My family bought a side of beef a while back. This is the brisket that we got from it. I never really took a look at it until recently when I started developing an interest in smoking meat. I noticed the absence of a "fat cap" on this brisket. I know typically people leave about 1/4" of fat to protect the meat and add flavor but obviously this doesn't have that.

Is there anything special I should do to keep the brisket from drying out or to protect it when I decide to smoke it?


----------



## SecondHandSmoker (Jan 3, 2019)

I would inject it and pan it if possible.
How much does it weigh?


----------



## DustyJoe84 (Jan 3, 2019)

SecondHandSmoker said:


> I would inject it and pan it if possible.
> How much does it weigh?



Injecting was my first thought. By "pan it" do you mean just smoke it in a foil pan? I'd say this brisket weights around 10 lbs.


----------



## SecondHandSmoker (Jan 3, 2019)

DustyJoe84 said:


> Injecting was my first thought. By "pan it" do you mean just smoke it in a foil pan? I'd say this brisket weights around 10 lbs.



Yeah, just smoke it in a foil pan with some extra support under the foil pan.
Of course you won't get a real good bark on it.  
Smokin Al had a good method for smoking small briskets with a minimal fat cap but I am unable to locate that post.


----------



## KrisUpInSmoke (Jan 3, 2019)

SecondHandSmoker said:


> Yeah, just smoke it in a foil pan with some extra support under the foil pan.
> Of course you won't get a real good bark on it.
> Smokin Al had a good method for smoking small briskets with a minimal fat cap but I am unable to locate that post.




 DustyJoe84


Think this is the recipe you're looking for,
https://www.smokingmeatforums.com/threads/brisket-flat-my-way.277499/


----------



## SecondHandSmoker (Jan 3, 2019)

KrisUpInSmoke said:


> DustyJoe84
> 
> 
> Think this is the recipe you're looking for,
> https://www.smokingmeatforums.com/threads/brisket-flat-my-way.277499/



Kris,
Thank you for coming to the rescue.
I could have sworn I had it book marked.


----------



## DustyJoe84 (Jan 4, 2019)

SecondHandSmoker said:


> Yeah, just smoke it in a foil pan with some extra support under the foil pan.
> Of course you won't get a real good bark on it.
> Smokin Al had a good method for smoking small briskets with a minimal fat cap but I am unable to locate that post.





KrisUpInSmoke said:


> DustyJoe84
> 
> 
> Think this is the recipe you're looking for,
> https://www.smokingmeatforums.com/threads/brisket-flat-my-way.277499/



Thanks guys!
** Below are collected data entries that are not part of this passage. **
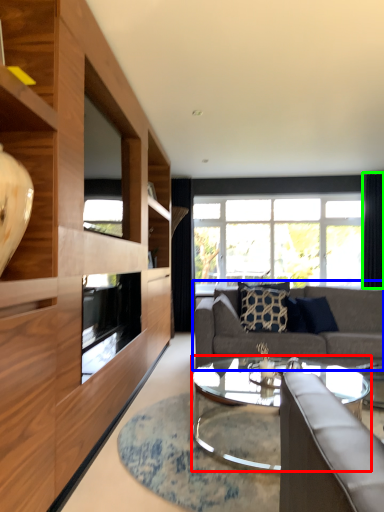 Question: Which is farther away from coffee table (highlighted by a red box)? studio couch (highlighted by a blue box) or curtain (highlighted by a green box)?

Choices:
 (A) studio couch
 (B) curtain

Answer: (B) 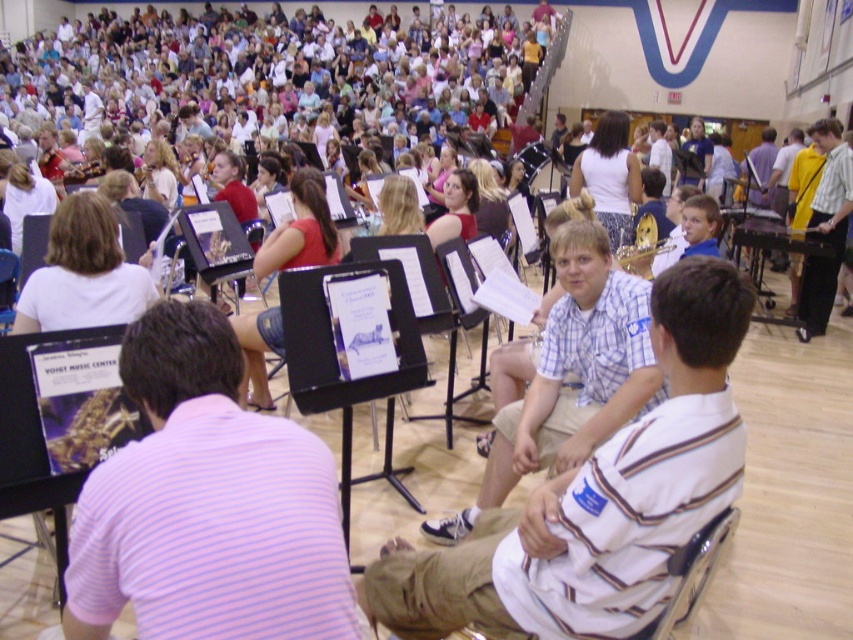 Question: Which point appears closest to the camera in this image?

Choices:
 (A) (90, 244)
 (B) (653, 253)
 (C) (817, 192)

Answer: (A)

Question: Which object is farther from the camera taking this photo?

Choices:
 (A) white striped shirt at center
 (B) white cotton shirt at upper left
 (C) gold metallic trumpet at center

Answer: (C)

Question: Considering the real-world distances, which object is farthest from the white cotton shirt at upper left?

Choices:
 (A) gold metallic trumpet at center
 (B) red fabric skirt at center
 (C) plaid shirt at center
 (D) purple striped shirt at center

Answer: (A)

Question: Is white cotton shirt at upper left thinner than gold metallic trumpet at center?

Choices:
 (A) no
 (B) yes

Answer: (A)

Question: Where is red fabric skirt at center located in relation to gold metallic trumpet at center in the image?

Choices:
 (A) right
 (B) left

Answer: (B)

Question: Can you confirm if purple striped shirt at center is positioned below white striped shirt at center?

Choices:
 (A) yes
 (B) no

Answer: (B) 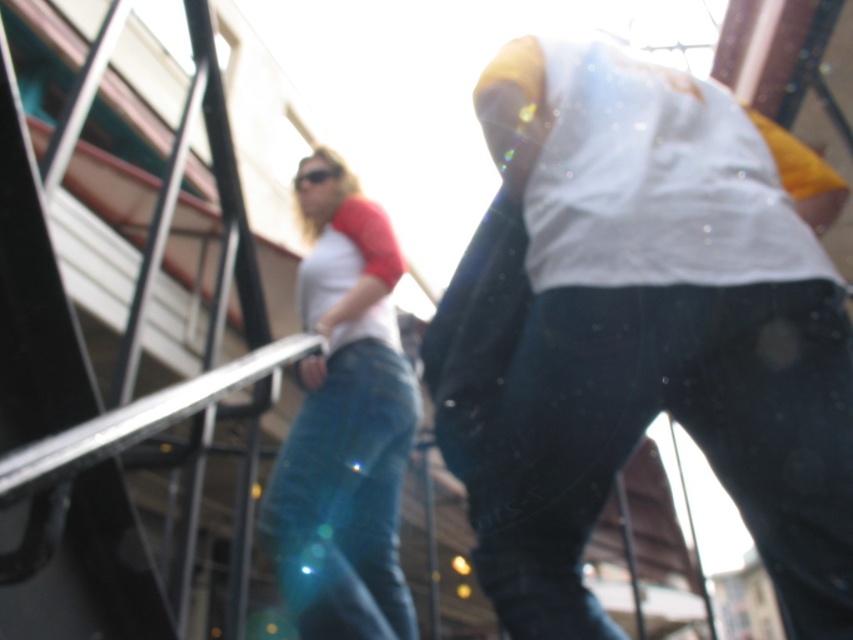 Does dark blue denim jeans at center have a greater width compared to blue denim jeans at center?

Correct, the width of dark blue denim jeans at center exceeds that of blue denim jeans at center.

Describe the element at coordinates (643, 433) in the screenshot. The height and width of the screenshot is (640, 853). I see `dark blue denim jeans at center` at that location.

Who is more distant from viewer, (x=831, y=412) or (x=345, y=600)?

Positioned behind is point (x=345, y=600).

I want to click on dark blue denim jeans at center, so click(643, 433). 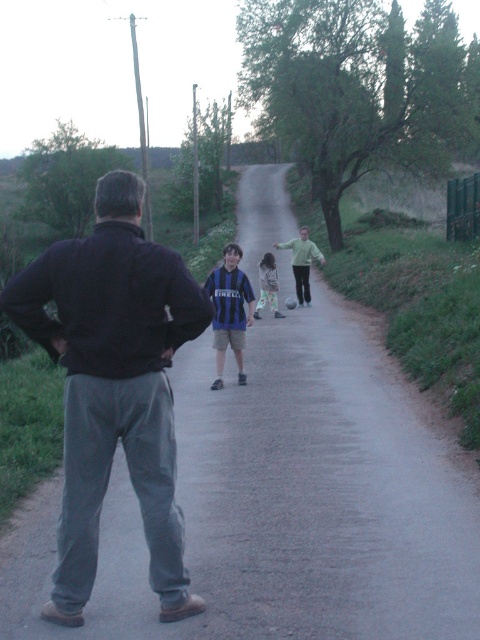 Image resolution: width=480 pixels, height=640 pixels. I want to click on dark gray sweatpants at center, so click(113, 385).

Can you confirm if dark gray sweatpants at center is bigger than green fleece jacket at center?

Actually, dark gray sweatpants at center might be smaller than green fleece jacket at center.

Locate an element on the screen. The image size is (480, 640). dark gray sweatpants at center is located at coordinates (113, 385).

Looking at this image, does blue striped jersey at center have a smaller size compared to green fleece jacket at center?

Yes, blue striped jersey at center is smaller than green fleece jacket at center.

Who is more forward, (227, 280) or (297, 253)?

Positioned in front is point (227, 280).

Is point (243, 330) farther from viewer compared to point (310, 256)?

No.

At what (x,y) coordinates should I click in order to perform the action: click on blue striped jersey at center. Please return your answer as a coordinate pair (x, y). This screenshot has width=480, height=640. Looking at the image, I should click on (229, 310).

Is point (302, 278) farther from camera compared to point (276, 312)?

That is True.

Who is more forward, (x=300, y=248) or (x=271, y=273)?

Point (x=271, y=273)

Where is `green fleece jacket at center`? Image resolution: width=480 pixels, height=640 pixels. green fleece jacket at center is located at coordinates (301, 262). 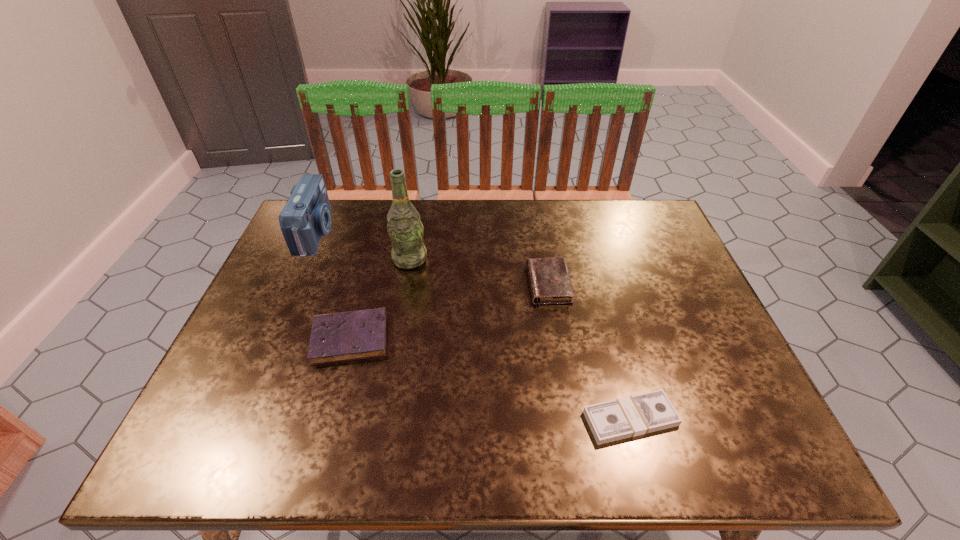 Locate an element on the screen. The height and width of the screenshot is (540, 960). free space between the dollar and the tallest object is located at coordinates (520, 339).

You are a GUI agent. You are given a task and a screenshot of the screen. Output one action in this format:
    pyautogui.click(x=<x>, y=<y>)
    Task: Click on the vacant area between the right diary and the leftmost object
    This screenshot has height=540, width=960.
    Given the screenshot: What is the action you would take?
    pyautogui.click(x=433, y=259)

I want to click on empty space that is in between the right diary and the shorter diary, so click(449, 311).

Find the location of a particular element. The width and height of the screenshot is (960, 540). the second closest object relative to the second shortest object is located at coordinates (x=306, y=216).

Identify which object is located as the second nearest to the tallest object. Please provide its 2D coordinates. Your answer should be formatted as a tuple, i.e. [(x, y)], where the tuple contains the x and y coordinates of a point satisfying the conditions above.

[(306, 216)]

At what (x,y) coordinates should I click in order to perform the action: click on free location that satisfies the following two spatial constraints: 1. on the lens of the camera; 2. on the back side of the shortest object. Please return your answer as a coordinate pair (x, y). The image size is (960, 540). Looking at the image, I should click on (233, 418).

In order to click on vacant position in the image that satisfies the following two spatial constraints: 1. on the lens of the leftmost object; 2. on the back side of the right diary in this screenshot , I will do `click(293, 284)`.

Locate an element on the screen. blank space that satisfies the following two spatial constraints: 1. on the surface of the shortest object; 2. on the left side of the beer bottle is located at coordinates (381, 418).

The height and width of the screenshot is (540, 960). What are the coordinates of `free space that satisfies the following two spatial constraints: 1. on the lens of the nearer diary; 2. on the left side of the second tallest object` in the screenshot? It's located at (269, 338).

The height and width of the screenshot is (540, 960). In order to click on vacant space that satisfies the following two spatial constraints: 1. on the surface of the tallest object; 2. on the left side of the shortest object in this screenshot , I will do `click(381, 418)`. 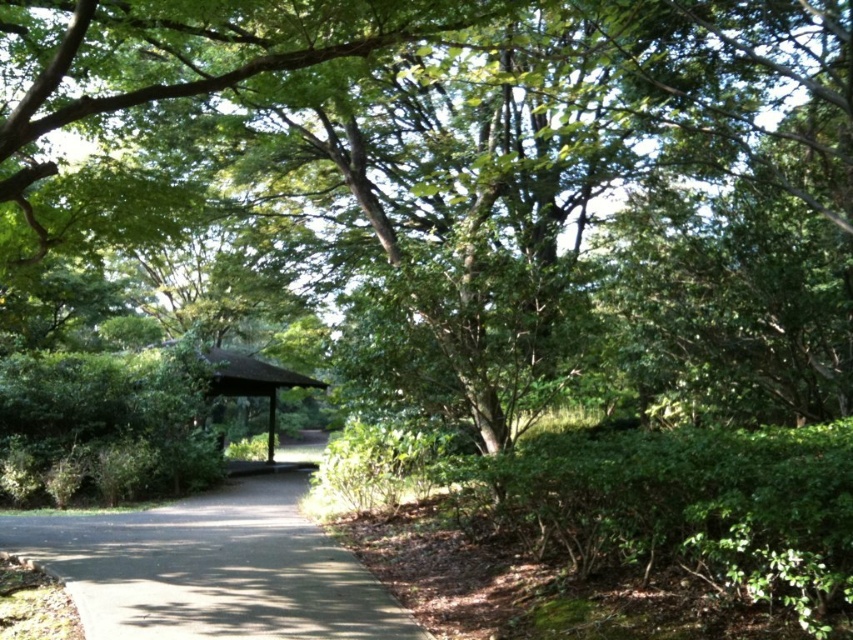 You are planning to place a picnic blanket on the ground in the scene. The picnic blanket is 2 meters wide. You have two options for placement areas from the image description. The first option is the dark gray asphalt at center, and the second option is the brown wooden gazebo at center. Which area can accommodate the picnic blanket without overlapping its edges?

The brown wooden gazebo at center has a larger size than the dark gray asphalt at center, so the picnic blanket can fit on the brown wooden gazebo at center.

You are a landscape architect designing a new path for the park. You need to ensure that the dark gray asphalt at center is level with the brown wooden gazebo at center. Currently, which one is lower?

The dark gray asphalt at center has a lesser height compared to the brown wooden gazebo at center, so the asphalt is lower and needs to be raised to match the gazebo. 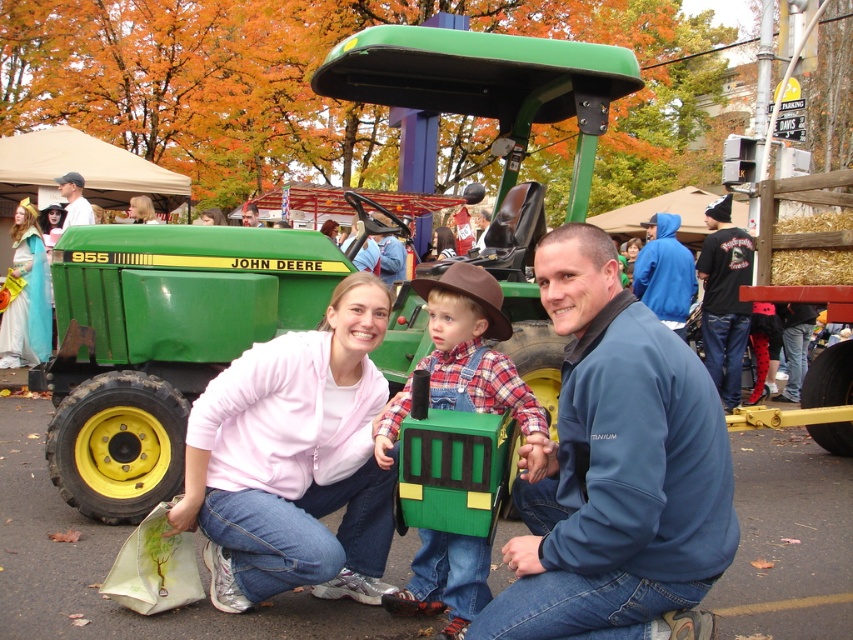 Question: Which point is farther from the camera taking this photo?

Choices:
 (A) (535, 464)
 (B) (360, 248)
 (C) (694, 276)

Answer: (C)

Question: Is pink fleece jacket at center below plaid fabric shirt at center?

Choices:
 (A) yes
 (B) no

Answer: (A)

Question: Which object is positioned farthest from the brushed metal water at bottle left?

Choices:
 (A) brushed metal hat at upper left
 (B) black cotton shirt at right
 (C) blue fleece jacket at center

Answer: (C)

Question: Is the position of blue fleece jacket at upper right more distant than that of brushed metal water at bottle left?

Choices:
 (A) yes
 (B) no

Answer: (B)

Question: Can you confirm if plaid fabric shirt at center is positioned to the right of brushed metal water at bottle left?

Choices:
 (A) yes
 (B) no

Answer: (A)

Question: Which of these objects is positioned closest to the black cotton shirt at right?

Choices:
 (A) brushed metal hat at upper left
 (B) pink fleece jacket at center
 (C) brown matte cowboy hat at center
 (D) matte brown cowboy hat at center

Answer: (D)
This is very helpful!


----------



## illini40 (Jan 4, 2019)

I would definitely recommend following Al's guide for this brisket.

Here is a link to a smaller brisket that I did this summer.  It was a flat (lean part) and it too, did not have a full fat cap.  I used a lot of Al's ideas, around using a pan with some broth, etc.  Hopefully this will help as well: https://www.smokingmeatforums.com/threads/small-briskret-is-on-q-view.277764/


----------



## GATOR240 (Jan 5, 2019)

KrisUpInSmoke said:


> DustyJoe84
> 
> 
> Think this is the recipe you're looking for,
> https://www.smokingmeatforums.com/threads/brisket-flat-my-way.277499/


That is the receipe, I used it last summer and it couldn't have come out any better!


----------